Assume that \(x,y,z > 1\), or else the condition doesn't make sense. The condition can be rewritten as \[\frac{x^2}{x^2-1}+\frac{y^2}{y^2-1}+\frac{z^2}{z^2-1}=4.\] The desired inequality can be rewritten as \begin{align*} \frac{x-1}{x^2-1}+\frac{y-1}{y^2-1}+\frac{z-1}{z^2-1}&\le \frac{1}{x^2-1} +\frac{1}{y^2-1}+\frac{1}{z^2-1}\\ \frac{x}{x^2-1}+\frac{y}{y^2-1}+\frac{z}{z^2-1}&\le \frac{2}{x^2-1} +\frac{2}{y^2-1}+\frac{2}{z^2-1} \end{align*}The right hand side is just \(2\). Note that for \(x,y,z > 1\) we should have \(x/(x^2-1)>0\), and the same for the other variables. Thus, by Cauchy, \[\frac{x}{x^2-1}+\frac{y}{y^2-1}+\frac{z}{z^2-1} \le \sqrt{\left(\frac{1}{x^2-1}+\frac{1}{y^2-1}+\frac{1}{z^2-1}\right)\left(\frac{x^2}{x^2-1}+\frac{y^2}{y^2-1}+\frac{z^2}{z^2-1} \right)}\] The right hand side is equal to \(2\), as desired.

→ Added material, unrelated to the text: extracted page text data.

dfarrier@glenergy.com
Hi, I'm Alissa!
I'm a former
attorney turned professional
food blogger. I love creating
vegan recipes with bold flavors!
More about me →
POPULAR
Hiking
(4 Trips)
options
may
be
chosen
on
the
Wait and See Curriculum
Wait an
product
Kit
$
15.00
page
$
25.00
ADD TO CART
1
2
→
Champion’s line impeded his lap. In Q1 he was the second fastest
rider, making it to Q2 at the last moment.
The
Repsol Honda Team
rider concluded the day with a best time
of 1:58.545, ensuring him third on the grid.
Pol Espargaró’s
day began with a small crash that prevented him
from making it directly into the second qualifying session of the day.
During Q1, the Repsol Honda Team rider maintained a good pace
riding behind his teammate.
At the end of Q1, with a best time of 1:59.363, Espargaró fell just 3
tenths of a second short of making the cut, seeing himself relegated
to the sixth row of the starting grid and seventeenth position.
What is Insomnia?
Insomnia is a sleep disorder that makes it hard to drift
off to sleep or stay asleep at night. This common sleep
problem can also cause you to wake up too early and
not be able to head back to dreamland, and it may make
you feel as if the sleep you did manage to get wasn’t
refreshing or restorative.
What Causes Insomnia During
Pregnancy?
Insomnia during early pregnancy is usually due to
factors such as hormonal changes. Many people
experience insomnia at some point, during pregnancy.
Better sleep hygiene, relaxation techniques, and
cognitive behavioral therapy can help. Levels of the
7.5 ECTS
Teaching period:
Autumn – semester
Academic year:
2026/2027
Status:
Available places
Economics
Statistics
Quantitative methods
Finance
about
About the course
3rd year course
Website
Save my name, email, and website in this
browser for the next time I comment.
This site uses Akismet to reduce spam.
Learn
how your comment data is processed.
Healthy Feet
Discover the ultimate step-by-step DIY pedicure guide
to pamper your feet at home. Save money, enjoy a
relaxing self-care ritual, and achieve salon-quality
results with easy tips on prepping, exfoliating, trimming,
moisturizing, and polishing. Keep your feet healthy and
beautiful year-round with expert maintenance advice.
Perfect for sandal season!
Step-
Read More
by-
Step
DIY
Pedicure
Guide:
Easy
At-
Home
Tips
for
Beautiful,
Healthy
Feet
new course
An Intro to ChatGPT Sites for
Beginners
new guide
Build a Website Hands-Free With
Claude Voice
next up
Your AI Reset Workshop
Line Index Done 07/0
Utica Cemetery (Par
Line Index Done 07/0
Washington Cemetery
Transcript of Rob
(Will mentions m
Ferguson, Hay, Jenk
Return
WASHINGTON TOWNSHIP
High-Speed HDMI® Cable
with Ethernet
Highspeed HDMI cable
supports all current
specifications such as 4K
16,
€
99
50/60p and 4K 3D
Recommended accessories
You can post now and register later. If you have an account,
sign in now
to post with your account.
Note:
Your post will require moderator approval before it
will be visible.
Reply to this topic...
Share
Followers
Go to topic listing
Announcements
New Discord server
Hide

Let $\frac{1}{x^2-1}=a$, with $a+b+c=1$ The inequality becomes $\sum_{ }^{ }\frac{\sqrt{a}}{\sqrt{a}+\sqrt{1+a}}\le1$ By the TLM, $\frac{\sqrt{x}}{\sqrt{1+x}+\sqrt{x}}\le\frac{1}{4}x+\frac{1}{4}$ with equality at $\frac{1}{3}$ and the result follows

No-Caushy approach: Let $a = \frac{1}{x+1}$ and similarly for $b$ and $c$, and let $s = a +b + c$ We now have $\frac{1}{x-1} = \frac{1}{\frac{1}{a}-2} = \frac{a}{1-2a}$ Next, let $f(x) = \frac{x^2}{1-2x}$, so that we have $f(a) + f(b)+f(c) = 1$. We get that $f$ i convex on $(0,1/2)$ and also from $x>1$ we have $a<1/2$, now we can use Jensen: $1 = f(a)+f(b)+f(c) \geq 3f(\frac{a+b+c}{3}) = \frac {s^2}{3-2s} \iff 3-2s \geq s^2 \iff s^2+2s-3 \leq 0 \iff (s-1)(s+3) \leq 0$ so we get $s \leq 1$

No cauchy or jensen, plain old AM GM. Let $a=\frac{1}{x^2-1}$ then we have $a+b+c=1$ and the inequality reduces to $\displaystyle\Sigma\frac{\sqrt a}{\sqrt{a+1}+\sqrt{a}}\leq 1$ Now rationalizing the denominator and simplifying we get $\iff \Sigma \sqrt{(a+1)a} \leq 2 \iff \Sigma \sqrt{\frac{(a+1)}{4}a} \leq 1$ But by AM-GM , $\sqrt{\frac{(a+1)}{4}a}\leq\frac{a+\frac{a+1}{4}}{2}$ Adding up we get $ \sqrt{\frac{(a+1)}{4}a} \leq 1$ Hence proved, Equality iff $a=b=c=\frac{1}{3}$.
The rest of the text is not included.